Railroad Retirement Board Dusts Off Its Digital Files
Published Date: 12/5/2025
Notice
Summary
The Railroad Retirement Board is updating how it handles records for railroad workers’ retirement and survivor benefits. They’re adding new groups like Congress and law enforcement who can access these records for specific reasons. These changes take effect right away, but some parts wait 30 days for public comments, so speak up by January 5, 2026!
Analyzed Economic Effects
5 provisions identified: 2 benefits, 3 costs, 0 mixed.
Treasury Can Use Records To Pay Or Reclaim Benefits
The RRB may disclose beneficiary identifying information, addresses, check rates, and other data to the Department of the Treasury to issue benefit payments, act on reports of non-receipt, ensure delivery to the correct address or financial organization, control reclamation and return of outstanding benefit payments, and investigate alleged forgery or theft.
Medicare Coordination With SSA and CMS
The RRB may share beneficiary identifying information, entitlement data, medical evidence, and benefit rates with the Social Security Administration and the Centers for Medicare & Medicaid Services to correlate actions with Title II and Title XVIII (Medicare). Identifying information about Medicare-entitled beneficiaries who may be working may be disclosed to CMS to determine whether Medicare should be the secondary payer.
Electronic Records Kept Permanently
Electronic records in this system are continually updated and permanently retained on storage drives and IBM zCloud (and other electronic media); when storage media are no longer serviceable they will be sanitized per NIST guidelines. This means your electronic benefit records are kept indefinitely in RRB systems.

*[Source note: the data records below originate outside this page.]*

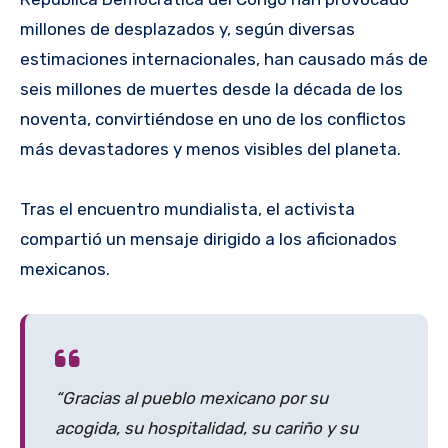
millones de desplazados y, según diversas
estimaciones internacionales, han causado más de
seis millones de muertes desde la década de los
noventa, convirtiéndose en uno de los conflictos
más devastadores y menos visibles del planeta.
Tras el encuentro mundialista, el activista
compartió un mensaje dirigido a los aficionados
mexicanos.
“Gracias al pueblo mexicano por su
acogida, su hospitalidad, su cariño y su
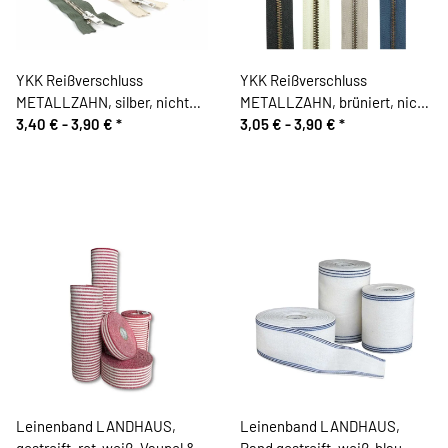
YKK Reißverschluss
YKK Reißverschluss
METALLZAHN, silber, nicht
METALLZAHN, brüniert, nicht
teilbar
3,40 € -
3,90 €
*
teilbar
3,05 € -
3,90 €
*
Leinenband LANDHAUS,
Leinenband LANDHAUS,
gestreift, rot-weiß, Vaupel &
Rand gestreift, weiß-blau,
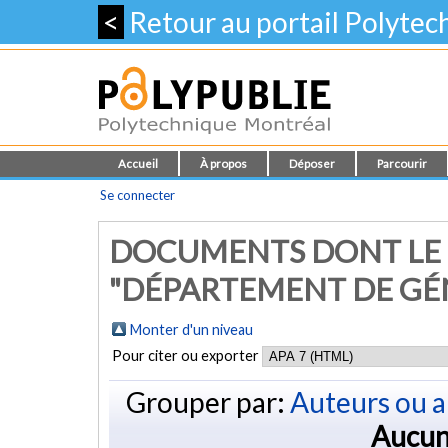
<
Retour au portail Polyte
Accueil
À propos
Déposer
Parcourir
Se connecter
DOCUMENTS DONT LE
"DÉPARTEMENT DE GÉ
Monter d'un niveau
Pour citer ou exporter
Grouper par:
Auteurs ou a
Aucun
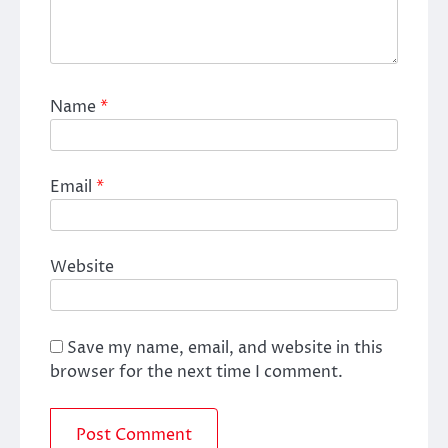
Name
*
Email
*
Website
Save my name, email, and website in this
browser for the next time I comment.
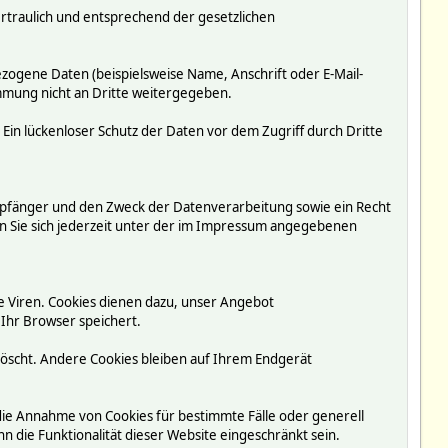
rtraulich und entsprechend der gesetzlichen
ogene Daten (beispielsweise Name, Anschrift oder E-Mail-
immung nicht an Dritte weitergegeben.
 Ein lückenloser Schutz der Daten vor dem Zugriff durch Dritte
mpfänger und den Zweck der Datenverarbeitung sowie ein Recht
 Sie sich jederzeit unter der im Impressum angegebenen
e Viren. Cookies dienen dazu, unser Angebot
 Ihr Browser speichert.
löscht. Andere Cookies bleiben auf Ihrem Endgerät
 die Annahme von Cookies für bestimmte Fälle oder generell
 die Funktionalität dieser Website eingeschränkt sein.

Who Can See Your Railroad Records
The Railroad Retirement Board added new routine uses allowing records to be shared with congressional representatives, contractors working for the federal government, law enforcement, other federal agencies for breach response, the National Archives, and attorneys. These changes expand the list of outside parties who may receive your railroad retirement and survivor records.
IRS May Receive Beneficiary Tax Information
The RRB may disclose beneficiary identifying information, including Social Security number and supplemental annuity amounts, to the Internal Revenue Service for tax purposes and may furnish benefit amounts and withholding instructions to the IRS for tax administration.